### Activity
Among the entries below, one stretch runs from the line that contains "27 (866, 981)" through the line that contains "La communauté (363, 192)". Repeat that stretch exactly, ends included, and only that.

### Data for the task
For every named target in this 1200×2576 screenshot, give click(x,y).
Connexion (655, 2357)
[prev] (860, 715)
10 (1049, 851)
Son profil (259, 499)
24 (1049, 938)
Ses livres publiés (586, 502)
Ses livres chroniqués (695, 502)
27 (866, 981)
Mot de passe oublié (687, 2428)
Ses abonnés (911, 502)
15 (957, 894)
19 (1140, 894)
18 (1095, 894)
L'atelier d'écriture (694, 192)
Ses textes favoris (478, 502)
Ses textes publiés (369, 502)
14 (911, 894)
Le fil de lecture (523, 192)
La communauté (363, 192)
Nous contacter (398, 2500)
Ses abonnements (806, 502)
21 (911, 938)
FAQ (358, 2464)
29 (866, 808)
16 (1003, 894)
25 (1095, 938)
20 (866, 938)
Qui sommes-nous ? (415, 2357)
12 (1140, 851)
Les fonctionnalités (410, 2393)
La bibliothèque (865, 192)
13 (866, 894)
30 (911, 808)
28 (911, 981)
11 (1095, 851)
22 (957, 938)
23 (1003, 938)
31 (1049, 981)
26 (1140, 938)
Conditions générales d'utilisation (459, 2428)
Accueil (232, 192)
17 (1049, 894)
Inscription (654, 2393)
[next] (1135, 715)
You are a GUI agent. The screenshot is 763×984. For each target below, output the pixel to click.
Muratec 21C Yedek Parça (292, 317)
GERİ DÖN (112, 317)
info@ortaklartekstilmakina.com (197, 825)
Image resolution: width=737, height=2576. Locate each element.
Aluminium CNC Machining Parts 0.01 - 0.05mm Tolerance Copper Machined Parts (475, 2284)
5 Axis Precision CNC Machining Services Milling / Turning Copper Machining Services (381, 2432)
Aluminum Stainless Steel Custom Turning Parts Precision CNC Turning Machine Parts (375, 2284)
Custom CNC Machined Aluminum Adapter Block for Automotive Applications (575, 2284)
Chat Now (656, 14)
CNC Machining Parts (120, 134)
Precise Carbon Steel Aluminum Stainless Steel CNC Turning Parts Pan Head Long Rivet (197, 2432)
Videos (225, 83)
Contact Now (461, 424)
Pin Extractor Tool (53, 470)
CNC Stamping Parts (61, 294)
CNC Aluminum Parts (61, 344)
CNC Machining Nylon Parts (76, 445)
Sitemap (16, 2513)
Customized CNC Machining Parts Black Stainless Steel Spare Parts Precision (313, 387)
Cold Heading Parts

### Exercise answer
27 (866, 981)
Mot de passe oublié (687, 2428)
Ses abonnés (911, 502)
15 (957, 894)
19 (1140, 894)
18 (1095, 894)
L'atelier d'écriture (694, 192)
Ses textes favoris (478, 502)
Ses textes publiés (369, 502)
14 (911, 894)
Le fil de lecture (523, 192)
La communauté (363, 192)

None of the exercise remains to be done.